The god described in these first three books is difficult to recommend. This god is presumably almighty and yet needs to rest while creating the universe. This god is presumably wise beyond measure but places two forbidden trees (that of knowledge and that of life) in the Garden of Eden where early humans can access them. Moreover, this god evidently botched the first attempt at creating humanity to the point where it was necessary to slaughter all except Noah and his clan. Thus, with regard to power and knowledge, this god seems to be quite flawed.
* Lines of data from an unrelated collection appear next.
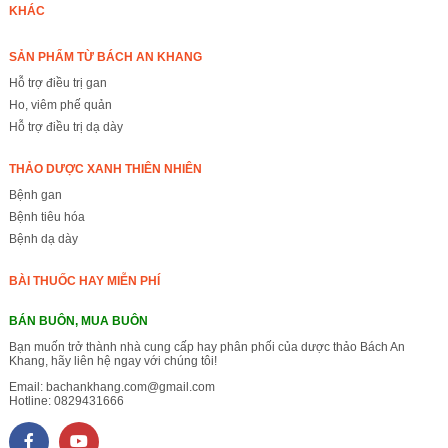
KHÁC
SẢN PHẨM TỪ BÁCH AN KHANG
Hỗ trợ điều trị gan
Ho, viêm phế quản
Hỗ trợ điều trị dạ dày
THẢO DƯỢC XANH THIÊN NHIÊN
Bệnh gan
Bệnh tiêu hóa
Bệnh dạ dày
BÀI THUỐC HAY MIỄN PHÍ
BÁN BUÔN, MUA BUÔN
Bạn muốn trở thành nhà cung cấp hay phân phối của dược thảo Bách An
Khang, hãy liên hệ ngay với chúng tôi!
Email:
bachankhang.com@gmail.com
Hotline:
0829431666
What about morality? Well, there is little question about this. This god repeatedly refers to itself as jealous and demonstrates wrath, impatience, cruelty, intolerance, and more. The god described in Genesis, Exodus, and Leviticus is certainly willing to provide humanity with a number of laws, the majority of which are completely ignored by virtually all modern Christians. This god makes it clear that it is to be honored with animal blood and burnt offerings (i.e., animals sacrificed and burned on altars). However, most modern Christians would never dream of doing this, going so far as to equate such acts with Satanism when they were in fact mandated by the very god they claim to worship.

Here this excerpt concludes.